Local stock investors felt the influence of the long arm of the US Federal Reserve this morning, as the ASX lost ground into midday trade.

It followed the central bank’s interest rate announcement overnight, where forward guidance from Fed Chair Jerome Powell left equity investors disheartened.

Commodity prices also fell as the US dollar strengthened, with mining stocks dragging on the local market. The Small Ordinaries index slipped by more than 0.5 per cent, on track for its third straight day of falls.

As was universally expected, the Fed cut rates overnight for the first time since the financial crisis, bringing the official cash rate back to a range between 2 and 2.25 per cent.

With cuts already priced in, markets were focused on whether the Fed would point to further rate cuts in the second half of the year.

But Powell was more circumspect, describing the cut as a “mid-cycle adjustment to policy”, rather than the definitive start of another easing cycle.

Evidently, currency markets were priced for a slightly more dovish tilt from the Fed chair. In response, the US dollar strengthened against the major pairs.

US stocks got sold off, with the S&P500 closing down more than one per cent.

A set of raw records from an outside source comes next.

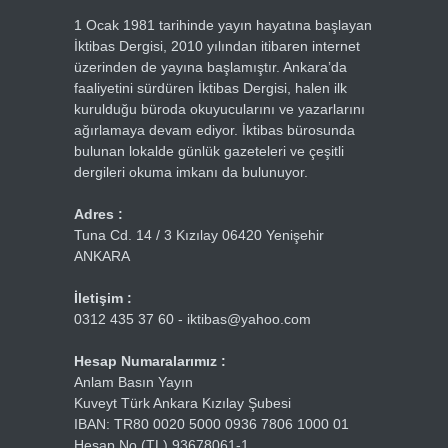
1 Ocak 1981 tarihinde yayın hayatına başlayan
İktibas Dergisi, 2010 yılından itibaren internet
üzerinden de yayına başlamıştır. Ankara’da
faaliyetini sürdüren İktibas Dergisi, halen ilk
kurulduğu büroda okuyucularını ve yazarlarını
ağırlamaya devam ediyor. İktibas bürosunda
bulunan lokalde günlük gazeteleri ve çeşitli
dergileri okuma imkanı da bulunuyor.
Adres :
Tuna Cd. 14 / 3 Kızılay 06420 Yenişehir
ANKARA
İletişim :
0312 435 37 60 - iktibas@yahoo.com
Hesap Numaralarımız :
Anlam Basın Yayın
Kuveyt Türk Ankara Kızılay Şubesi
IBAN: TR80 0020 5000 0936 7806 1000 01
Hesap No (TL) 93678061-1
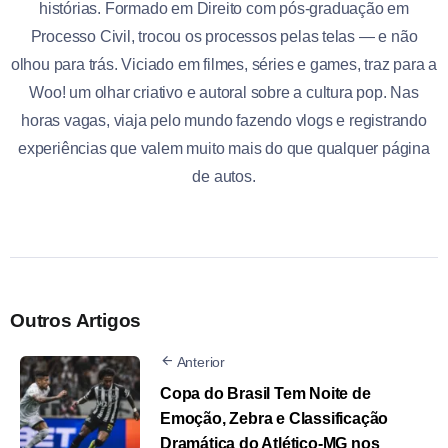
histórias. Formado em Direito com pós-graduação em
Processo Civil, trocou os processos pelas telas — e não
olhou para trás. Viciado em filmes, séries e games, traz para a
Woo! um olhar criativo e autoral sobre a cultura pop. Nas
horas vagas, viaja pelo mundo fazendo vlogs e registrando
experiências que valem muito mais do que qualquer página
de autos.
Outros Artigos
Anterior
Copa do Brasil Tem Noite de
Emoção, Zebra e Classificação
Dramática do Atlético-MG nos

And as has often been the case lately, President Trump wasn’t happy:

All roads lead to the Fed

The price action demonstrates how unexpected moves from the US Fed filter through into other asset classes.

Speaking on Commsec today, analyst Steven Daghlian highlighted that for commodities — most of which are priced in US dollars — a sharp rise in the greenback usually weighs on prices.

Gold typically moves inversely to the USD, while iron ore prices fell by more than two per cent this morning.

That weighed on Australia’s big miners today, with the ASX200 resources and materials indexes both falling by more than 1.5 per cent.

As a broader asset class, equities often respond negatively when the outlook for higher rates starts to rise faster than expected.

However, broader falls on the local market today may have been partially offset by the strength in the US dollar. That pushed the AUD further below US69 cents — close to its lowest level since the 2008 financial crisis.

On the macro level, companies operating within Australia’s trade-exposed can often find demand from capital investment flows when the Australian dollar falls.

With major central banks across the globe recently shifting to much more dovish policy positions, the near-term rates outlook will have an important bearing on equity valuations — both locally and abroad.